--- Information given Enclosed Below ---

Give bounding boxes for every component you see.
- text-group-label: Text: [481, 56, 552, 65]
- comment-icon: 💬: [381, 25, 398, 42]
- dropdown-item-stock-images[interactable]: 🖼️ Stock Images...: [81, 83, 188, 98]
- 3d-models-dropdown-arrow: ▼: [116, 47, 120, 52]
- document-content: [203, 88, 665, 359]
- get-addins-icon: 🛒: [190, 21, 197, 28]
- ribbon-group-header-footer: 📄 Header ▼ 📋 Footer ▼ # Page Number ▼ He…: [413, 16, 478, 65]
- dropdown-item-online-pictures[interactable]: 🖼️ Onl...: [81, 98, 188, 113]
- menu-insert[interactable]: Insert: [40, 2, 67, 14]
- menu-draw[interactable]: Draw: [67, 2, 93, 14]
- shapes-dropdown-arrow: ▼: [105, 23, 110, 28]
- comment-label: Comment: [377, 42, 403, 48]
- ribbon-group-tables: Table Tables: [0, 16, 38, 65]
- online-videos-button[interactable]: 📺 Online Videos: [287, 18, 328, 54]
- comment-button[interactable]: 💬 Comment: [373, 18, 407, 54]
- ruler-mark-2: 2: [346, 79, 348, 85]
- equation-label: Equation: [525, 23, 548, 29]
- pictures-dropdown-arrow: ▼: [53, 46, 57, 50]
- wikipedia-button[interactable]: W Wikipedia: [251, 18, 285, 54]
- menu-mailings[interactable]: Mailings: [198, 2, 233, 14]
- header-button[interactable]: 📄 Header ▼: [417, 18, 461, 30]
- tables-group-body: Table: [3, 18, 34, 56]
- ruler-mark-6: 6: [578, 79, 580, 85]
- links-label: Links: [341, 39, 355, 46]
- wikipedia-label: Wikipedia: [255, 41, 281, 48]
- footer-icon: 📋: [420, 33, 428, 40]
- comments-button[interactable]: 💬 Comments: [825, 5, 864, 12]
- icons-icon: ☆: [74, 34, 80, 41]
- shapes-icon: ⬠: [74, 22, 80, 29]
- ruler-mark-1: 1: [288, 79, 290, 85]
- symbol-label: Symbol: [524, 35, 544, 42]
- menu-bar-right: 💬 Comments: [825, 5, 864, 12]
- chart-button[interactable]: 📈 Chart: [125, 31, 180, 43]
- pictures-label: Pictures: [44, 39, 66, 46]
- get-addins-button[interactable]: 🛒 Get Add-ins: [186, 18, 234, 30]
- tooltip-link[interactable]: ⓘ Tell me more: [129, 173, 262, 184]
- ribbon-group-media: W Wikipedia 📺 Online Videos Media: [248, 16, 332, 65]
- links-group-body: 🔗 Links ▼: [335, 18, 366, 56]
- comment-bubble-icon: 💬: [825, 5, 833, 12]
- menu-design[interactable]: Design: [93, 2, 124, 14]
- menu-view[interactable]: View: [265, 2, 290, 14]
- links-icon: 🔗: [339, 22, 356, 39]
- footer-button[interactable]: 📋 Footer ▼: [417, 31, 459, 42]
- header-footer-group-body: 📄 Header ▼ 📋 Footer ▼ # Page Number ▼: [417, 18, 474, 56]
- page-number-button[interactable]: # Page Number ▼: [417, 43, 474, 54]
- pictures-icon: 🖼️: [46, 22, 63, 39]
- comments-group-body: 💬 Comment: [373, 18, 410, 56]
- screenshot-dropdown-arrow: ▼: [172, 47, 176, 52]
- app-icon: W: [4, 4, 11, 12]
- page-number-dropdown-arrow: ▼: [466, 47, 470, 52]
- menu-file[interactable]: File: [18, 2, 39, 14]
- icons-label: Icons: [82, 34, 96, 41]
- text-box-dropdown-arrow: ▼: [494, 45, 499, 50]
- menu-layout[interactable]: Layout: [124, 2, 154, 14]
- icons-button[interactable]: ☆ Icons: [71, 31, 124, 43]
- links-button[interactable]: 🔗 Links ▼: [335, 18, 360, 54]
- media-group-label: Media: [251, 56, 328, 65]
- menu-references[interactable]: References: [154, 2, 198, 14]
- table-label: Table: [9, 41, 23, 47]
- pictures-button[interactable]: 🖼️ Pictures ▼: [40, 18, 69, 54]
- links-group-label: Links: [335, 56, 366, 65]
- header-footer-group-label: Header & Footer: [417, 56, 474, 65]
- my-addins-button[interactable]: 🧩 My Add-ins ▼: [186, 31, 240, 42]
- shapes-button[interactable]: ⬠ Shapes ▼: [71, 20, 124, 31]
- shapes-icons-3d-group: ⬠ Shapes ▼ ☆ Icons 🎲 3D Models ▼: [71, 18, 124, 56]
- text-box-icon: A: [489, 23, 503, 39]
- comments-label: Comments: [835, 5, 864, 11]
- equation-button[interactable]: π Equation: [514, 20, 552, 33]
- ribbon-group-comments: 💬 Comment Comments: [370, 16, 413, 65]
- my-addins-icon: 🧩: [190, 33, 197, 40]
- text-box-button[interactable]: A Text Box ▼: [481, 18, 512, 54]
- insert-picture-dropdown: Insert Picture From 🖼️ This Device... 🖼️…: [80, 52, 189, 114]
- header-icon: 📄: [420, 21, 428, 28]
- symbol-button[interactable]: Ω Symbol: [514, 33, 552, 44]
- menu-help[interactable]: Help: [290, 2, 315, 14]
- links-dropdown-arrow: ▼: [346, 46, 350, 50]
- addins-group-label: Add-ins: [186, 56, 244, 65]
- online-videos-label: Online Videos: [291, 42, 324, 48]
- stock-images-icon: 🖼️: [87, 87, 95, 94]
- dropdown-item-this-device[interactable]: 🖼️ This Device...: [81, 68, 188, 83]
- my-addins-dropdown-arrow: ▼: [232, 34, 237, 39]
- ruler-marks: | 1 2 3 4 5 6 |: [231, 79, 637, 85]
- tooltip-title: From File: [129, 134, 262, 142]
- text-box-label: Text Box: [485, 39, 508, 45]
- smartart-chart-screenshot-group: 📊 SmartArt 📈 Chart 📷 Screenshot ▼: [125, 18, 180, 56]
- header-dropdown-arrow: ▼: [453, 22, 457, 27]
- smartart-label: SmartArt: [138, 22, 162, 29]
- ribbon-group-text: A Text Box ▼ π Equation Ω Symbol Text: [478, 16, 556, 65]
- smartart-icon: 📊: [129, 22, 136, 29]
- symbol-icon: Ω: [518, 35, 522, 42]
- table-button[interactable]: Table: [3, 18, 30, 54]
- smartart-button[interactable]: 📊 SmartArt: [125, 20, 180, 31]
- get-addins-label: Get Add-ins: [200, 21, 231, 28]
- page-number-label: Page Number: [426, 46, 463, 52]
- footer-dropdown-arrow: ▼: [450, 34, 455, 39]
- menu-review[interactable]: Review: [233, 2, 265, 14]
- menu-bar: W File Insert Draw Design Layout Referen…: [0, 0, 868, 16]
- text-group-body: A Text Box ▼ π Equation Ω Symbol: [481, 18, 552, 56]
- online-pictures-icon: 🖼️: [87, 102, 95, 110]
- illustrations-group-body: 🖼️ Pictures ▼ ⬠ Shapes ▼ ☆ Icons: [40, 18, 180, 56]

--- End of Enclosed Information given ---

-- Exercise requirements --
Repeat all of the data shown above, exactly as it appears.

-- Response --
Give bounding boxes for every component you see.
- text-group-label: Text: [481, 56, 552, 65]
- comment-icon: 💬: [381, 25, 398, 42]
- dropdown-item-stock-images[interactable]: 🖼️ Stock Images...: [81, 83, 188, 98]
- 3d-models-dropdown-arrow: ▼: [116, 47, 120, 52]
- document-content: [203, 88, 665, 359]
- get-addins-icon: 🛒: [190, 21, 197, 28]
- ribbon-group-header-footer: 📄 Header ▼ 📋 Footer ▼ # Page Number ▼ He…: [413, 16, 478, 65]
- dropdown-item-online-pictures[interactable]: 🖼️ Onl...: [81, 98, 188, 113]
- menu-insert[interactable]: Insert: [40, 2, 67, 14]
- menu-draw[interactable]: Draw: [67, 2, 93, 14]
- shapes-dropdown-arrow: ▼: [105, 23, 110, 28]
- comment-label: Comment: [377, 42, 403, 48]
- ribbon-group-tables: Table Tables: [0, 16, 38, 65]
- online-videos-button[interactable]: 📺 Online Videos: [287, 18, 328, 54]
- comment-button[interactable]: 💬 Comment: [373, 18, 407, 54]
- ruler-mark-2: 2: [346, 79, 348, 85]
- equation-label: Equation: [525, 23, 548, 29]
- pictures-dropdown-arrow: ▼: [53, 46, 57, 50]
- wikipedia-button[interactable]: W Wikipedia: [251, 18, 285, 54]
- menu-mailings[interactable]: Mailings: [198, 2, 233, 14]
- header-button[interactable]: 📄 Header ▼: [417, 18, 461, 30]
- tables-group-body: Table: [3, 18, 34, 56]
- ruler-mark-6: 6: [578, 79, 580, 85]
- links-label: Links: [341, 39, 355, 46]
- wikipedia-label: Wikipedia: [255, 41, 281, 48]
- footer-icon: 📋: [420, 33, 428, 40]
- comments-button[interactable]: 💬 Comments: [825, 5, 864, 12]
- icons-icon: ☆: [74, 34, 80, 41]
- shapes-icon: ⬠: [74, 22, 80, 29]
- ruler-mark-1: 1: [288, 79, 290, 85]
- symbol-label: Symbol: [524, 35, 544, 42]
- menu-bar-right: 💬 Comments: [825, 5, 864, 12]
- chart-button[interactable]: 📈 Chart: [125, 31, 180, 43]
- pictures-label: Pictures: [44, 39, 66, 46]
- get-addins-button[interactable]: 🛒 Get Add-ins: [186, 18, 234, 30]
- tooltip-link[interactable]: ⓘ Tell me more: [129, 173, 262, 184]
- ribbon-group-media: W Wikipedia 📺 Online Videos Media: [248, 16, 332, 65]
- links-group-body: 🔗 Links ▼: [335, 18, 366, 56]
- comment-bubble-icon: 💬: [825, 5, 833, 12]
- menu-design[interactable]: Design: [93, 2, 124, 14]
- menu-view[interactable]: View: [265, 2, 290, 14]
- links-icon: 🔗: [339, 22, 356, 39]
- footer-button[interactable]: 📋 Footer ▼: [417, 31, 459, 42]
- header-footer-group-body: 📄 Header ▼ 📋 Footer ▼ # Page Number ▼: [417, 18, 474, 56]
- page-number-button[interactable]: # Page Number ▼: [417, 43, 474, 54]
- pictures-icon: 🖼️: [46, 22, 63, 39]
- comments-group-body: 💬 Comment: [373, 18, 410, 56]
- screenshot-dropdown-arrow: ▼: [172, 47, 176, 52]
- app-icon: W: [4, 4, 11, 12]
- page-number-dropdown-arrow: ▼: [466, 47, 470, 52]
- menu-file[interactable]: File: [18, 2, 39, 14]
- icons-label: Icons: [82, 34, 96, 41]
- text-box-dropdown-arrow: ▼: [494, 45, 499, 50]
- menu-layout[interactable]: Layout: [124, 2, 154, 14]
- icons-button[interactable]: ☆ Icons: [71, 31, 124, 43]
- links-button[interactable]: 🔗 Links ▼: [335, 18, 360, 54]
- media-group-label: Media: [251, 56, 328, 65]
- menu-references[interactable]: References: [154, 2, 198, 14]
- table-label: Table: [9, 41, 23, 47]
- pictures-button[interactable]: 🖼️ Pictures ▼: [40, 18, 69, 54]
- links-group-label: Links: [335, 56, 366, 65]
- header-footer-group-label: Header & Footer: [417, 56, 474, 65]
- my-addins-button[interactable]: 🧩 My Add-ins ▼: [186, 31, 240, 42]
- shapes-button[interactable]: ⬠ Shapes ▼: [71, 20, 124, 31]
- shapes-icons-3d-group: ⬠ Shapes ▼ ☆ Icons 🎲 3D Models ▼: [71, 18, 124, 56]
- text-box-icon: A: [489, 23, 503, 39]
- comments-label: Comments: [835, 5, 864, 11]
- equation-button[interactable]: π Equation: [514, 20, 552, 33]
- ribbon-group-comments: 💬 Comment Comments: [370, 16, 413, 65]
- my-addins-icon: 🧩: [190, 33, 197, 40]
- text-box-button[interactable]: A Text Box ▼: [481, 18, 512, 54]
- insert-picture-dropdown: Insert Picture From 🖼️ This Device... 🖼️…: [80, 52, 189, 114]
- header-icon: 📄: [420, 21, 428, 28]
- symbol-button[interactable]: Ω Symbol: [514, 33, 552, 44]
- menu-help[interactable]: Help: [290, 2, 315, 14]
- links-dropdown-arrow: ▼: [346, 46, 350, 50]
- addins-group-label: Add-ins: [186, 56, 244, 65]
- online-videos-label: Online Videos: [291, 42, 324, 48]
- stock-images-icon: 🖼️: [87, 87, 95, 94]
- dropdown-item-this-device[interactable]: 🖼️ This Device...: [81, 68, 188, 83]
- my-addins-dropdown-arrow: ▼: [232, 34, 237, 39]
- ruler-marks: | 1 2 3 4 5 6 |: [231, 79, 637, 85]
- tooltip-title: From File: [129, 134, 262, 142]
- text-box-label: Text Box: [485, 39, 508, 45]
- smartart-chart-screenshot-group: 📊 SmartArt 📈 Chart 📷 Screenshot ▼: [125, 18, 180, 56]
- header-dropdown-arrow: ▼: [453, 22, 457, 27]
- smartart-label: SmartArt: [138, 22, 162, 29]
- ribbon-group-text: A Text Box ▼ π Equation Ω Symbol Text: [478, 16, 556, 65]
- smartart-icon: 📊: [129, 22, 136, 29]
- symbol-icon: Ω: [518, 35, 522, 42]
- table-button[interactable]: Table: [3, 18, 30, 54]
- smartart-button[interactable]: 📊 SmartArt: [125, 20, 180, 31]
- get-addins-label: Get Add-ins: [200, 21, 231, 28]
- page-number-label: Page Number: [426, 46, 463, 52]
- footer-dropdown-arrow: ▼: [450, 34, 455, 39]
- menu-review[interactable]: Review: [233, 2, 265, 14]
- menu-bar: W File Insert Draw Design Layout Referen…: [0, 0, 868, 16]
- text-group-body: A Text Box ▼ π Equation Ω Symbol: [481, 18, 552, 56]
- online-pictures-icon: 🖼️: [87, 102, 95, 110]
- illustrations-group-body: 🖼️ Pictures ▼ ⬠ Shapes ▼ ☆ Icons: [40, 18, 180, 56]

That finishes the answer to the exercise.